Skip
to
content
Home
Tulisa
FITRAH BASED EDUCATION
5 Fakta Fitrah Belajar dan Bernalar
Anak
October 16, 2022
---
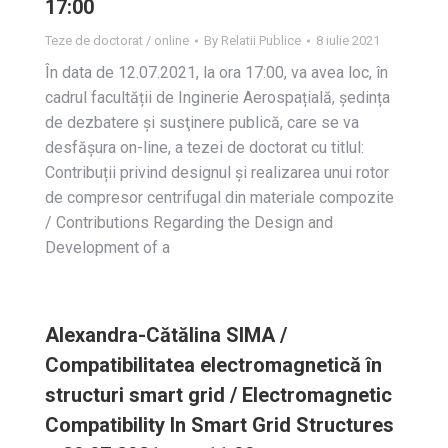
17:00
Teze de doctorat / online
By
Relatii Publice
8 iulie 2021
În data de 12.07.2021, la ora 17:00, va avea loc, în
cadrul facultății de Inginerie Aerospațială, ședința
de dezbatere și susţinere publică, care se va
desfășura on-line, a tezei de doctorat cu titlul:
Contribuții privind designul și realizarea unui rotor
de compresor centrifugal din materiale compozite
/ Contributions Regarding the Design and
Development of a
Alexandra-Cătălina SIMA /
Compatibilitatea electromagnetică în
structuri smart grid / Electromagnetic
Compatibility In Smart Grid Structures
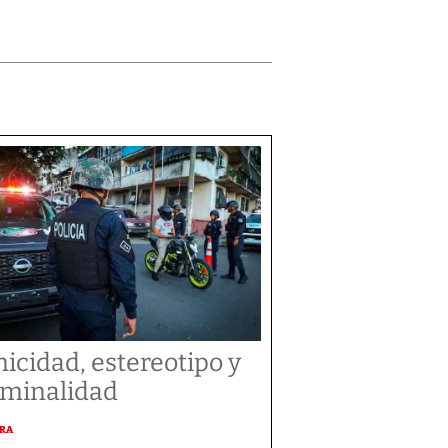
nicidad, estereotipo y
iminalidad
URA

#### Task requirements:
Lines in the listing above that hold the string "doctorat" need counting. Please reply with the total only.

#### Solution to the problem:
2